Records for this task =
-------

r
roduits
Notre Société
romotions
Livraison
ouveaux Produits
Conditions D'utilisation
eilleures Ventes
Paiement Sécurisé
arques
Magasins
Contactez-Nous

-------

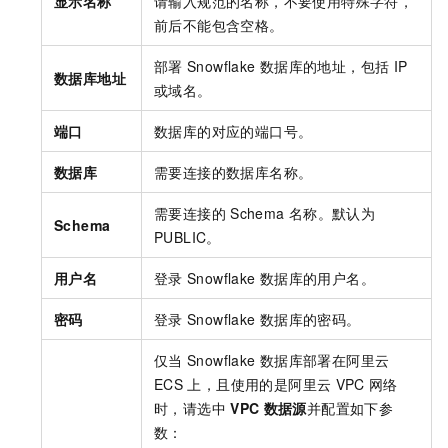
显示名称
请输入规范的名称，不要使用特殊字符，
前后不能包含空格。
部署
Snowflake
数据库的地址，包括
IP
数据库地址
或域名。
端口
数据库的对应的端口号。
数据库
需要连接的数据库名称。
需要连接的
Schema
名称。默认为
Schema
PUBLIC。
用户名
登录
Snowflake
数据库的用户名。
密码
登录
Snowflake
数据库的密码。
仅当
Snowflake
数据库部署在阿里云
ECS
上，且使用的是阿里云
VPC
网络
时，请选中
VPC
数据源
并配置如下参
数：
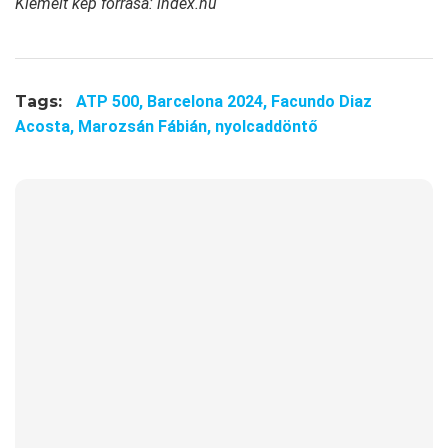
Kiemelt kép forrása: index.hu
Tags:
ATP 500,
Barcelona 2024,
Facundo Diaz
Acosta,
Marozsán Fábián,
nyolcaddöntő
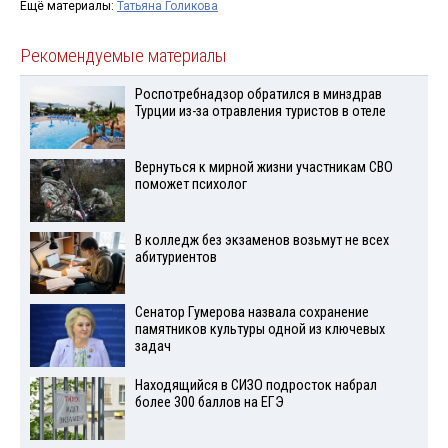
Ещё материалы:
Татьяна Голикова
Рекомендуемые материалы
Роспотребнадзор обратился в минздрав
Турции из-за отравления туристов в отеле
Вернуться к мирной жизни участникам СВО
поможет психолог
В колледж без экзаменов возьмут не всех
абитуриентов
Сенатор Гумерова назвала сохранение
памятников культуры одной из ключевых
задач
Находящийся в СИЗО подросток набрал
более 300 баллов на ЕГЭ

-------

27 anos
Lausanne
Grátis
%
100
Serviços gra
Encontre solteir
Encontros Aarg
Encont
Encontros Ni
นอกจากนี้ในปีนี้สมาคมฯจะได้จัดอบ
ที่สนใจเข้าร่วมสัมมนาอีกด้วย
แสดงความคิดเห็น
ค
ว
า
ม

-------

Required work =
From the listing above, copy every line that includes the word "материалы".

Solution to the problem =
Ещё материалы:
Рекомендуемые материалы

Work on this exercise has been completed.